RECORDS PROVIDED
_____

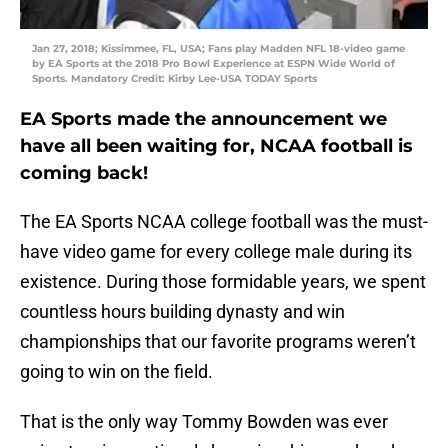
Jan 27, 2018; Kissimmee, FL, USA; Fans play Madden NFL 18-video game
by EA Sports at the 2018 Pro Bowl Experience at ESPN Wide World of
Sports. Mandatory Credit: Kirby Lee-USA TODAY Sports
EA Sports made the announcement we
have all been waiting for, NCAA football is
coming back!
The EA Sports NCAA college football was the must-
have video game for every college male during its
existence. During those formidable years, we spent
countless hours building dynasty and win
championships that our favorite programs weren’t
going to win on the field.
That is the only way Tommy Bowden was ever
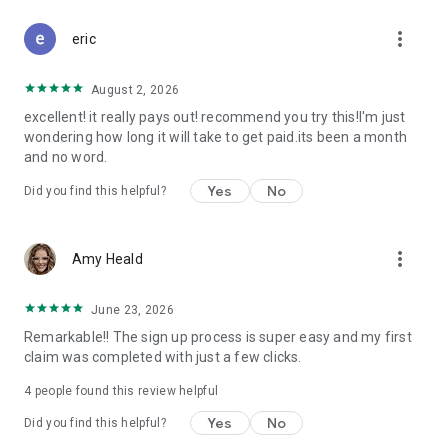
Don't let free money slip away. Download Class Action Buddy
more_vert
and file your first claim in under a minute.
eric
Questions? Contact us at support@classactionbuddy.com
August 2, 2026
excellent! it really pays out! recommend you try this!I'm just
wondering how long it will take to get paid.its been a month
and no word.
Yes
No
Did you find this helpful?
more_vert
Amy Heald
June 23, 2026
Remarkable!! The sign up process is super easy and my first
claim was completed with just a few clicks.
4
people found this review helpful
Yes
No
Did you find this helpful?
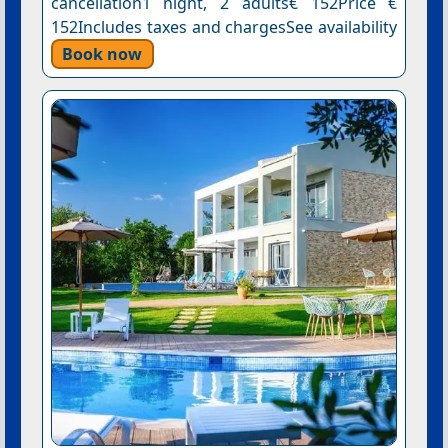
cancellation1 night, 2 adults€ 152Price €
152Includes taxes and chargesSee availability
Book now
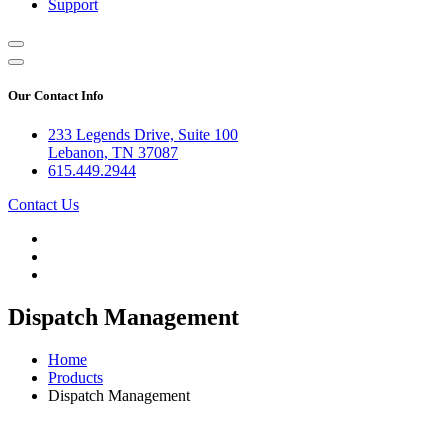
Support
Our Contact Info
233 Legends Drive, Suite 100
Lebanon, TN 37087
615.449.2944
Contact Us
Dispatch Management
Home
Products
Dispatch Management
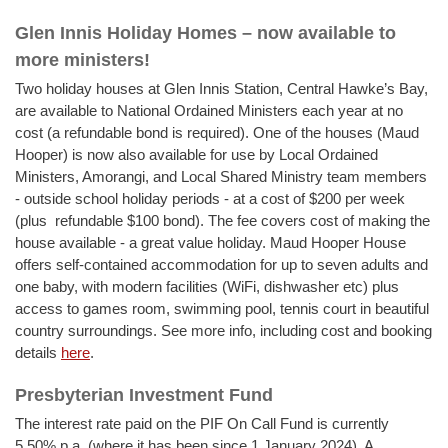
Glen Innis Holiday Homes – now available to
more ministers!
Two holiday houses at Glen Innis Station, Central Hawke’s Bay,
are available to National Ordained Ministers each year at no
cost (a refundable bond is required). One of the houses (Maud
Hooper) is now also available for use by Local Ordained
Ministers, Amorangi, and Local Shared Ministry team members
- outside school holiday periods - at a cost of $200 per week
(plus refundable $100 bond). The fee covers cost of making the
house available - a great value holiday. Maud Hooper House
offers self-contained accommodation for up to seven adults and
one baby, with modern facilities (WiFi, dishwasher etc) plus
access to games room, swimming pool, tennis court in beautiful
country surroundings. See more info, including cost and booking
details
here
.
Presbyterian Investment Fund
The interest rate paid on the PIF On Call Fund is currently
5.50% p.a. (where it has been since 1 January 2024). A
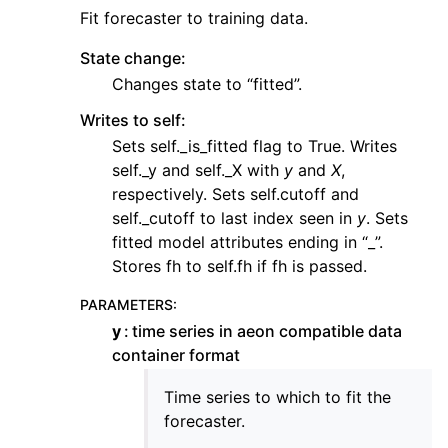
Fit forecaster to training data.
State change:
Changes state to “fitted”.
Writes to self:
Sets self._is_fitted flag to True. Writes
self._y and self._X with
y
and
X
,
respectively. Sets self.cutoff and
self._cutoff to last index seen in
y
. Sets
fitted model attributes ending in “_”.
Stores fh to self.fh if fh is passed.
PARAMETERS
:
y
time series in aeon compatible data
container format
Time series to which to fit the
forecaster.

_____

WHAT YOU WILL DO
Each line above that has the word "data" must be copied.

RESPONSE AREA
Fit forecaster to training data.
time series in aeon compatible data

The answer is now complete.